While the core feature is the simple, social, real-time exchange of money, Kashmi sets itself apart by providing an experience allowing an individual to make payments with friends without disengaging from whatever they are doing at the time.

“Kashmi isn't just internet banking. It is a feature rich experience that is designed to fit seamlessly into a users' lifestyle. Registration takes only less than 30 seconds,” said co-founder Rakhil Fernando.

Rakhil explains that in addition to allowing users to send or request money, the app offers a fun, social payments feed as well options to remind friends about payment, split bills or request payments from multiple people in one click and even top-up mobile airtime. It will also soon include likes, comments and pictures features.

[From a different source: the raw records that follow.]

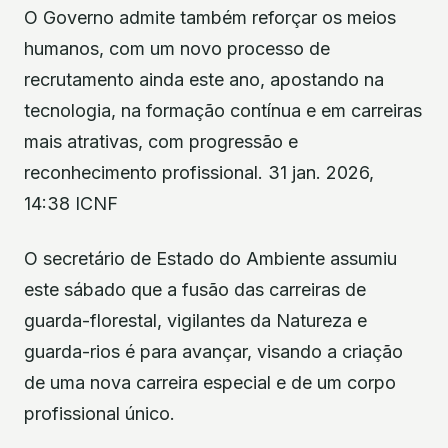
O Governo admite também reforçar os meios
humanos, com um novo processo de
recrutamento ainda este ano, apostando na
tecnologia, na formação contínua e em carreiras
mais atrativas, com progressão e
reconhecimento profissional. 31 jan. 2026,
14:38 ICNF
O secretário de Estado do Ambiente assumiu
este sábado que a fusão das carreiras de
guarda-florestal, vigilantes da Natureza e
guarda-rios é para avançar, visando a criação
de uma nova carreira especial e de um corpo
profissional único.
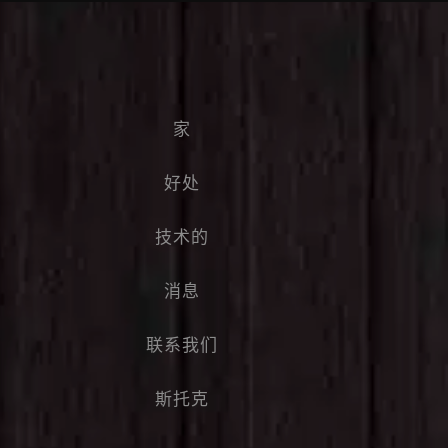
家
好处
技术的
消息
联系我们
斯托克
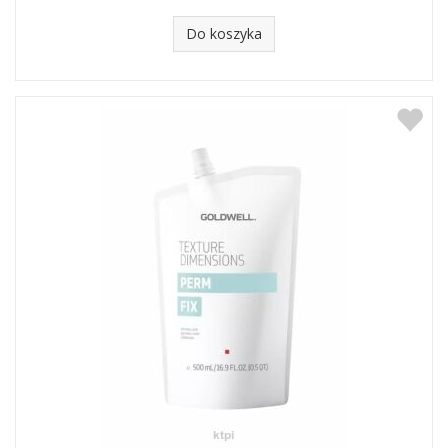
Do koszyka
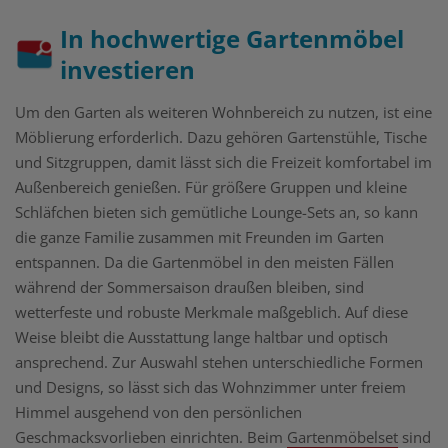
In hochwertige Gartenmöbel
investieren
Um den Garten als weiteren Wohnbereich zu nutzen, ist eine
Möblierung erforderlich. Dazu gehören Gartenstühle, Tische
und Sitzgruppen, damit lässt sich die Freizeit komfortabel im
Außenbereich genießen. Für größere Gruppen und kleine
Schläfchen bieten sich gemütliche Lounge-Sets an, so kann
die ganze Familie zusammen mit Freunden im Garten
entspannen. Da die Gartenmöbel in den meisten Fällen
während der Sommersaison draußen bleiben, sind
wetterfeste und robuste Merkmale maßgeblich. Auf diese
Weise bleibt die Ausstattung lange haltbar und optisch
ansprechend. Zur Auswahl stehen unterschiedliche Formen
und Designs, so lässt sich das Wohnzimmer unter freiem
Himmel ausgehend von den persönlichen
Geschmacksvorlieben einrichten. Beim
Gartenmöbelset
sind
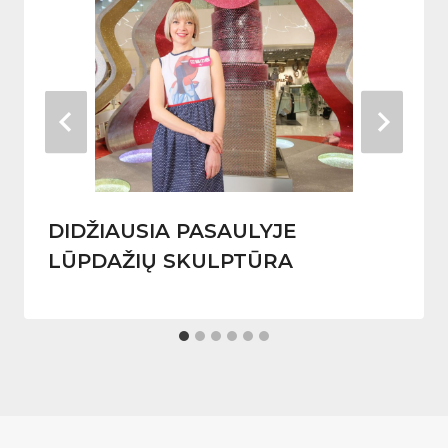
DIDŽIAUSIA PASAULYJE
LŪPDAŽIŲ SKULPTŪRA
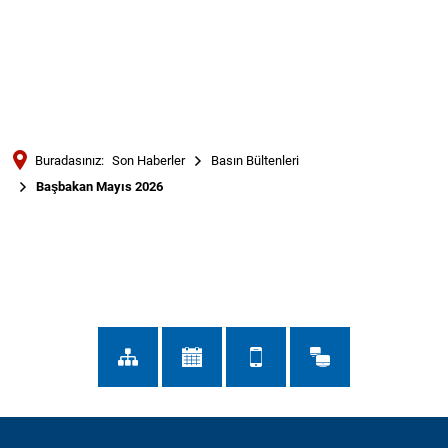
Türkçe
Українська
ARAMA
Polski
Português
Buradasınız:
Son Haberler
Basın Bültenleri
Română
Başbakan Mayıs 2026
Български
Başbakan
Русский
Mayıs
Deutsch
MENÜ
2026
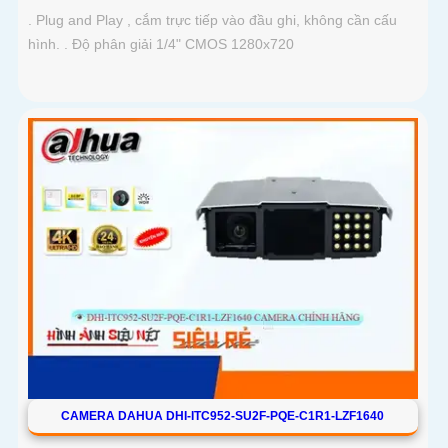
. Plug and Play , cắm trực tiếp vào đầu ghi, không cần cấu
hình. . Độ phân giải 1/4" CMOS 1280x720
CAMERA DAHUA DHI-ITC952-SU2F-PQE-C1R1-LZF1640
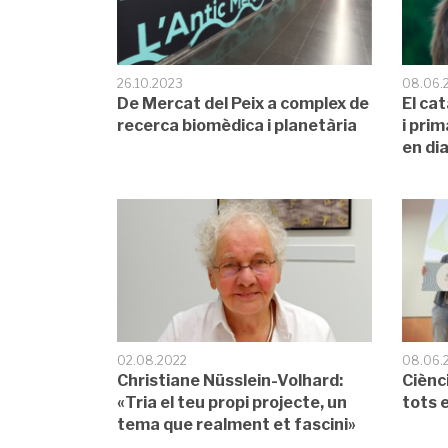
26.10.2023
08.06.
De Mercat del Peix a complex de
El ca
recerca biomèdica i planetària
i pri
en di
02.08.2022
08.06.
Christiane Nüsslein-Volhard:
Ciènc
«Tria el teu propi projecte, un
tots e
tema que realment et fascini»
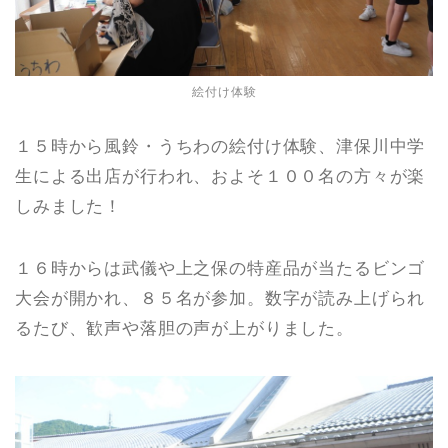
絵付け体験
１５時から風鈴・うちわの絵付け体験、津保川中学
生による出店が行われ、およそ１００名の方々が楽
しみました！
１６時からは武儀や上之保の特産品が当たるビンゴ
大会が開かれ、８５名が参加。数字が読み上げられ
るたび、歓声や落胆の声が上がりました。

“We want Kashmi to be an all-in-one solution for people's personal finance needs,” said Rakhil.

According to Rakhil, the app now has over 10,000 registered users and over S$3,000,000 in gross aggregate transaction value since January this year with people using Kashmi to split bills at dinner, share rent and utilities or split cab rides, groceries or movie tickets.

“We even have tons of sports teams around Singapore using the application because managers are finally able to get match fees and club dues without having to chase people down for cash. We have tons of a weekly promotions too which means that, not only is the app free, you could actually make some decent money when you use the app,” he said.


The founding team

As a co-founding team that goes back a long way, as far back as high-school and even before, it was always at the back of their minds to work on something together.

“It's always great to achieve something with friends. At the end of the day though, we didn't want to jump into anything unless we were convinced that we were solving a real problem,” said Rakhil.

He shared that when the idea for Kashmi hit them, it was a unanimous decision to move ahead because it was an application that solved a problem that they faced frequently.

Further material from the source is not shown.